Instructions to follow
For the data below, say how many lines contain "Barn". Only the number should be given.
*** Opening of Given records ***
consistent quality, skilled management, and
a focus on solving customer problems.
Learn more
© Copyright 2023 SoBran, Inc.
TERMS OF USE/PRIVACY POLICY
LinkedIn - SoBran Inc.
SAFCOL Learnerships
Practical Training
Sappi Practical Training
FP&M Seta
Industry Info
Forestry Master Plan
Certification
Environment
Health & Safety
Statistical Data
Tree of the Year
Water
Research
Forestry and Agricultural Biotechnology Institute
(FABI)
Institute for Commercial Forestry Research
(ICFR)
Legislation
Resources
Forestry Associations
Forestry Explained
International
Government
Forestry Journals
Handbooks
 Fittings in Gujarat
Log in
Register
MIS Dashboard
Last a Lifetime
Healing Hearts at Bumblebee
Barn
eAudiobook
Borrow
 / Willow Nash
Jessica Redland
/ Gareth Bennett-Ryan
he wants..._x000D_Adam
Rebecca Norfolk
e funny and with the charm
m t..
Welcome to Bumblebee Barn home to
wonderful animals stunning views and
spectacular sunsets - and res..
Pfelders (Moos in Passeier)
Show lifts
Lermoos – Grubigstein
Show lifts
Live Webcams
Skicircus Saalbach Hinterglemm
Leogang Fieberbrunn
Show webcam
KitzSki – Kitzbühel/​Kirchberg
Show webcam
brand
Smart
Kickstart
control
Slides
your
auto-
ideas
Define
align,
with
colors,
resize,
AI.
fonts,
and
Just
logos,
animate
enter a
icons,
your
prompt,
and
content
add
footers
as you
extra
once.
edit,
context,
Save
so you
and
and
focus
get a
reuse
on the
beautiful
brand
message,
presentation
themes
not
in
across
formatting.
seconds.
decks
*** Close of Given records ***
*** Opening of Given records ***
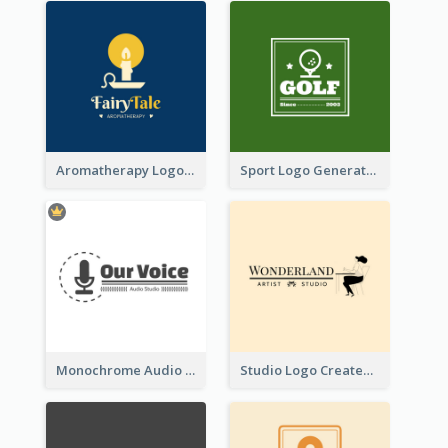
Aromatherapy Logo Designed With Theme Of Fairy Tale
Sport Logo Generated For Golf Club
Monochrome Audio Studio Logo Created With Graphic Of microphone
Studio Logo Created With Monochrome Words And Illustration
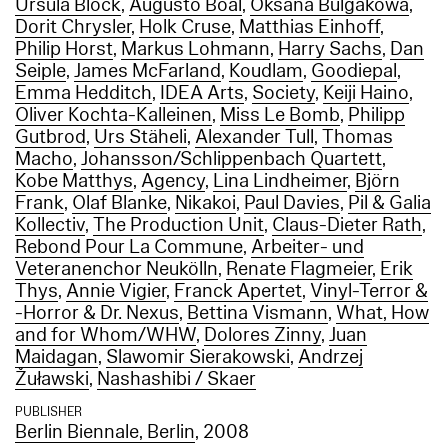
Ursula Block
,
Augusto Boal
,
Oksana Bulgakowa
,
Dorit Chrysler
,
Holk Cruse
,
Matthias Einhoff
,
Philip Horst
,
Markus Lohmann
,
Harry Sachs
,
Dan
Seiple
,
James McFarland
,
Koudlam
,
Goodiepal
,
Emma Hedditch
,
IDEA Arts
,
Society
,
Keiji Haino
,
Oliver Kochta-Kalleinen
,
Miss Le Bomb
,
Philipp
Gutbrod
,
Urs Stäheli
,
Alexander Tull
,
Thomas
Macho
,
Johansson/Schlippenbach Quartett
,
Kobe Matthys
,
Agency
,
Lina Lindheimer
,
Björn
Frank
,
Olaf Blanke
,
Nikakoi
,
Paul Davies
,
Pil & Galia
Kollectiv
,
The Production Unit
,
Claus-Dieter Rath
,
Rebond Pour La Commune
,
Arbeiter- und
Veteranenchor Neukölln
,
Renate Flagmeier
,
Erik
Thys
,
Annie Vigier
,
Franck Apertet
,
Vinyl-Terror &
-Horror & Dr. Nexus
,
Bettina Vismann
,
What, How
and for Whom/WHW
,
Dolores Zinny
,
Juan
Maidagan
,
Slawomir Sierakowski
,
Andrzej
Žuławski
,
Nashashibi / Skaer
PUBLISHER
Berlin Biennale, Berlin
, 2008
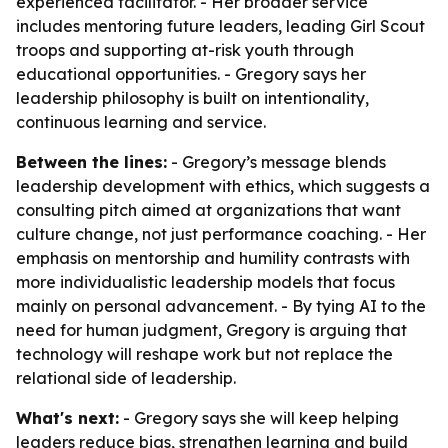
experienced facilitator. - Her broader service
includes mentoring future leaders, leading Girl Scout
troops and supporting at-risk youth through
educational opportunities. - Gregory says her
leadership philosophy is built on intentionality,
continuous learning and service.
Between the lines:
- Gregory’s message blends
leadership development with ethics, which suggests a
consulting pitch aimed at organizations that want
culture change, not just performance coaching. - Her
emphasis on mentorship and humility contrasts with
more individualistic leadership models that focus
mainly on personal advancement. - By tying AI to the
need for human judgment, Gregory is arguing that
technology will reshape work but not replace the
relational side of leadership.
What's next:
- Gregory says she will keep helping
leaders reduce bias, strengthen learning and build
*** Close of Given records ***
Solution to the exercise
2